In a year where films like ‘Stree’ and ‘Badhaai Ho’, among others have done phenomenal business at the box-office and big-budget films featuring big stars have tanked, one hears a lot of people proclaiming that the audience is more inclined towards watching ‘content-driven’ films and not tent-pole films featuring big stars. Firstly, I do not really understand the way the term ‘content’ is used to describe certain films. Every film, whether it is a commercial potboiler like ‘Om Shanti Om’ or a ‘Udaan’ need to be high on content to strike a chord with the audience. And, there is nothing that works as wonderfully for the majority of the audience as a well-made masala film. ‘Simmba’, a film which brings three bigwigs namely Ranveer Singh, Rohit Shetty and Karan Johar for the first time, is a remake of ‘Temper’, a much successful Telugu film.
Sangram Bhalerao aka Simmba is an orphan who grows up to be a police officer. The power and authority of the uniform drives Simmba towards becoming a policeman and he thinks he can use this power to mint easy money. After spending several years in Shivgarh, Simmba is transferred to Miramar where he sees a bigger opportunity to make money by working in tandem with Durva Ranade (Sonu Sood) the local don who owns several local illegal businesses. Simmba has no qualms about admitting the fact that he took up a job in the police force so that he could make money using unlawful means. In the process, he turns a blind eye several wrongful activities committed by Durva and his brothers. One day, a tragic incident forces Simmba to mend his ways and he vows to all the wrong he has committed.
I have not seen ‘Temper’, so I would not be able to draw comparisons the two films and say how similar the two films are. As a standalone film, ‘Simmba’ worked very well for me. The first half of the film has a very brisk pace and keeps you involved in the narrative completely. Drama, action, romance, comedy, songs (‘Aankh Maarey’, ‘Tere Bin’) everything is in good proportion and you feel as satiated as you would feel after a wholesome meal. The second half, too, is massively engaging but there are a few places where the film drags unnecessarily.
If you are looking for novelty and some freshness in storytelling, ‘Simmba’ is not the film for you. The film does not really boast of an unique plot but the plot has been structured very well. That, coupled with some punchy dialogues (Farhad Samji) and some power-packed performances, make the film a wholesome entertainer. As far as the written material is concerned, there are some scenes that stand out. The scene in the police station where the two brothers get into a scuffle with the policemen is very nicely written. Ajay Devgn’s entry in the climax is bound to garner cheers and whistles from the audience. His presence makes a lot of difference to the film though one wishes his cameo was not revealed in the trailer. There is another cameo in the film by a big star. Though that might excite some people for a particular reason, it is not as impactful as Ajay’s cameo.
Everything about the film is loud and colourful but not to a point where it starts hurting your senses. The theme music, composed by Thaman S, is infectious and I quite enjoyed watching the two Tanishk Bagchi recreated numbers ‘Aankh Maarey’ and ‘Tere Bin’, both of which make an appearance in the first half. The background score by Amar Mohile is quite good too. Rohit Shetty has always fared well as a director when he has been aided by a good script. I quite enjoyed his last film ‘Golmaal Again!!!’ and ‘Simmba’, too, has a screenplay that is largely coherent and gives you little reason to complain. There is not much the screenplay offers in terms of novelty but the writers uses the tried-and-tested formulas pretty well and put together a screenplay that is consistently entertaining.

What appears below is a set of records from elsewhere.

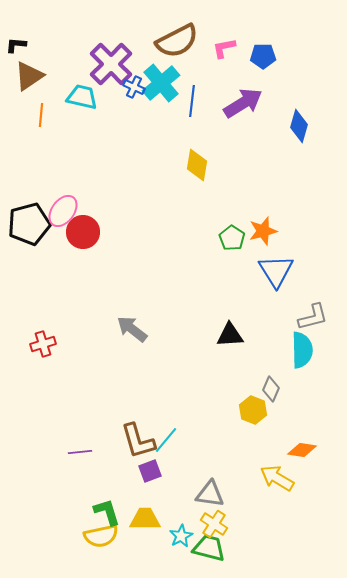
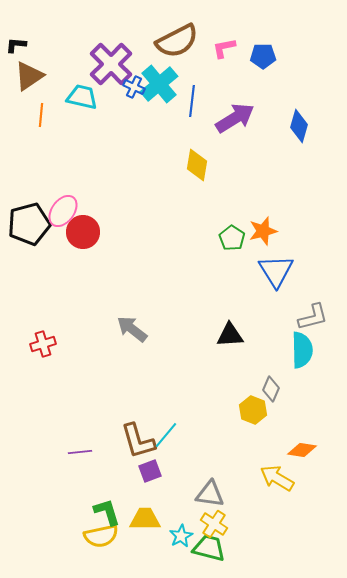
cyan cross: moved 2 px left, 1 px down
purple arrow: moved 8 px left, 15 px down
cyan line: moved 5 px up
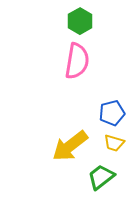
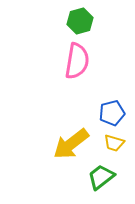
green hexagon: rotated 15 degrees clockwise
yellow arrow: moved 1 px right, 2 px up
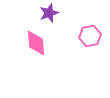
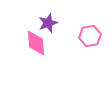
purple star: moved 1 px left, 10 px down
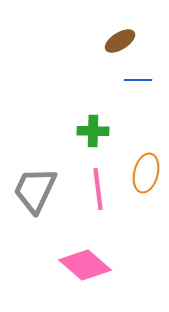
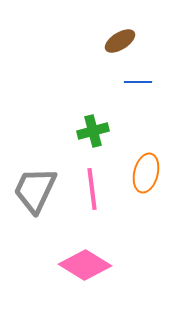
blue line: moved 2 px down
green cross: rotated 16 degrees counterclockwise
pink line: moved 6 px left
pink diamond: rotated 9 degrees counterclockwise
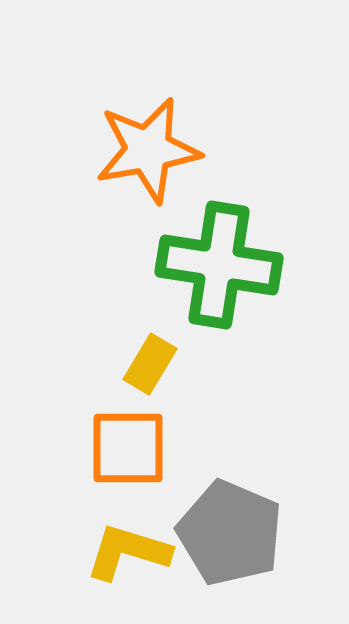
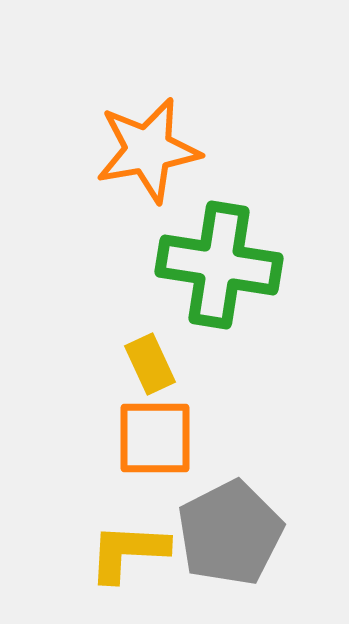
yellow rectangle: rotated 56 degrees counterclockwise
orange square: moved 27 px right, 10 px up
gray pentagon: rotated 22 degrees clockwise
yellow L-shape: rotated 14 degrees counterclockwise
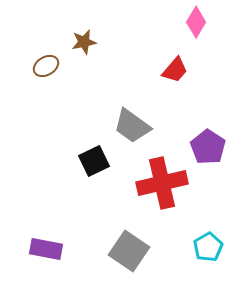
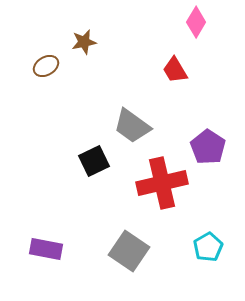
red trapezoid: rotated 108 degrees clockwise
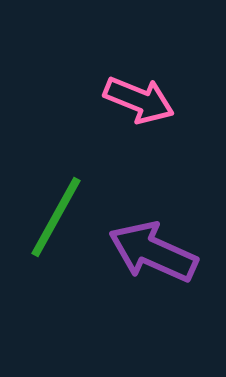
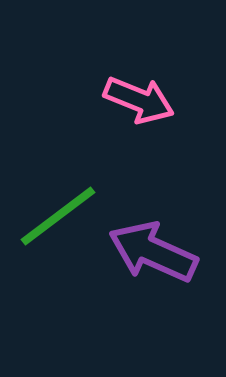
green line: moved 2 px right, 1 px up; rotated 24 degrees clockwise
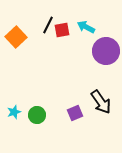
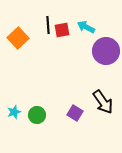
black line: rotated 30 degrees counterclockwise
orange square: moved 2 px right, 1 px down
black arrow: moved 2 px right
purple square: rotated 35 degrees counterclockwise
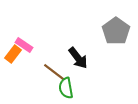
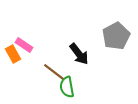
gray pentagon: moved 5 px down; rotated 8 degrees clockwise
orange rectangle: rotated 66 degrees counterclockwise
black arrow: moved 1 px right, 4 px up
green semicircle: moved 1 px right, 1 px up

Ranveer Singh has had the kind of personality that was screaming to burst out on the screen in a masala film. ‘Simmba’ gives him just the right platform to channelize his off-screen personality into shaping a memorable character. Sara Ali Khan does not get much scope in the second half but she leaves a good impact in the first half, especially in the two songs she appears in. Sonu Sood has played the antagonist in a couple of films earlier but he is so earnest with his performance that you do not mind seeing him in roles that are slightly similar to each other. Ashutosh Rana is terrific as head constable Mohile. It is so wonderful to see the actor doing a lot of work these days. Ajay Devgn’s cameo is bound to be received by thunderous claps and whistles in the theatres, especially in the single screens.
On the whole, ‘Simmba’ is a very well-made masala film which keeps you thoroughly entertained. Go for it!